To better illustrate the intervention prepared for the IV edition of CSAV-Artists’ Research Laboratory, Visiting Professor and nomadic artist par excellence Hamish Fulton talks about the practice of walking in its most experiential and everyday life changing sides. Through an imaginative speech, he claims the practical - non theoretical - nature of walking, which is a non-monetized and non-normative activity that could also disengage from the duty of producing a work of art, as “a walk has a life of its own and does not need to be made into a work of art”, as “walking is the constant, the art medium is the variable”. A general introduction is followed by poetic notes on walks done through the years and in different places, in which Futon underlines the unpredictability and the emotional, geographical and atmospheric variability of the process.
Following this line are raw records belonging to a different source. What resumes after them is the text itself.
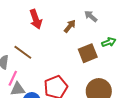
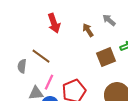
brown arrow: (70, 26) -> (88, 30), turned -72
pink line: (13, 78) -> (49, 82), moved

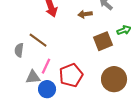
brown arrow: (88, 30) -> (85, 14), turned -64

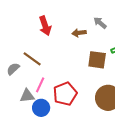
brown square: (103, 41) -> (97, 60), turned 30
gray semicircle: (19, 50) -> (13, 69), turned 40

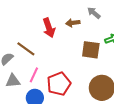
red arrow: (45, 26) -> (49, 28), moved
gray triangle: (27, 96) -> (13, 81), moved

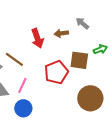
red pentagon: (59, 84) -> (56, 72), moved

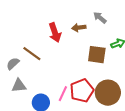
red pentagon: (56, 72) -> (82, 91), moved
pink line: (22, 85) -> (63, 94), moved

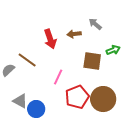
gray triangle: (19, 86) -> (20, 101), moved, turned 35
pink line: (63, 94) -> (58, 77), moved

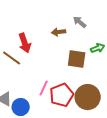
red arrow: (50, 39) -> (25, 43), moved
pink line: (58, 77) -> (44, 88), moved

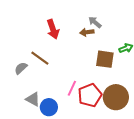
gray arrow: (80, 22) -> (95, 22), moved
red arrow: (25, 43) -> (53, 29), moved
Hamish Fulton (b. 1946, London) lives and works in Canterbury. He is an English walking artist and one of the most interesting figures of the innovative English art of the late 1960s, which included artists such as Gilbert & George and Richard Long, with whom he worked and traveled extensively. Since the late 1960s, Fulton has developed an extremely personal form of art: the walk, synthesizing the various directions that art was taking at the time (performance art, conceptual art, poor art, land art, body art). Fulton decided to only make art resulting from the experience of individual walks. In particular, he travelled on foot and explored extensively the English countryside. Although only Fulton experiences the walk itself, the texts and photographs he presents in exhibitions and books allow us to engage with his experience. The role of the artist is that of filtering the personal experiences and emotions, giving back to the viewer a synthetic and poetic report.
Fulton has shown his work in numerous prestigious institutions worldwide: Kunstmuseum, Basel (1977); MOMA, New York (1978); Centre Georges Pompidou, Paris (1981); Stedelijk van Abbenmuseum of Eindhoven (1985); IVAM Valencia (1992); Museum of Modern Art in Wakayama (1996); Tate Britain, London (2002); Stedelijk Museum, Amsterdam (2016) and Bombas Gens, Valencia (2018).